On the website that he created against the advice of his counselors (who have since dropped their representation), http://therealgeorgezimmerman.com/, George Zimmerman said the following:
“I was involved in a life altering event which led me to become the subject of intense media coverage. As a result of the incident and subsequent media coverage, I have been forced to leave my home, my school, my employer, my family and ultimately, my entire life.”
It was a life-altering event, particularly for Trayvon Martin, who lost his life, but also for everyone directly connected and all of us who aren’t. He calls Trayvon’s death “the incident” which diminishes the tragedy. He’s been charged with second-degree murder and is in custody.
Being charged 46 days after Trayvon’s death is a late first step toward justice, accountability, and responsibility. But it is time that we all were held accountable. Americans have not been good stewards of positive race relations. We are not persistent in breaking down stereotypes that hurt our collective identity.
We never had an honest dialog about how black boys and black men are relentlessly demonized in America. They are portrayed as violent and sexually driven predators, based on an historical fear that white society held about their black slaves hundreds of years ago. This perception gives credence to the paranoia demonstrated by George Zimmerman. He was acting based on perceptions widely accepted by white Americans.
Of course, white men have historically been predators. They repeatedly raped slave women without remorse, resulting in the birth of light skinned babies that became house slaves because they were deemed trustworthy compared to the darker field hands. After all, they worked in close proximity with the white women and children.

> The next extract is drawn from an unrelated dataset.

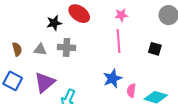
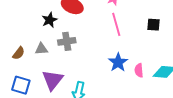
brown semicircle: (17, 49) -> (19, 53), turned 64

The fear whites had of black men lead to lynching, the One Drop rule, Jim Crow laws including anti-miscegenation laws, housing discrimination, and unequal educational and job opportunities. Civil Rights may have theoretically changed our collective ethical stance on equality between the races, demanding that we strive toward an ideal America, but little has changed. How is shooting less violent than lynching? How was Trayvon walking back to his father’s house any more criminal than a black man looking at a white woman?
We are unable to embrace a post-racial America. Rather, since the election of President Obama, there has been an increased expression of racist ideals and actions, not just from fringe groups, but in mainstream America, too. We have left our best selves behind while allowing old racial paradigms to thrive.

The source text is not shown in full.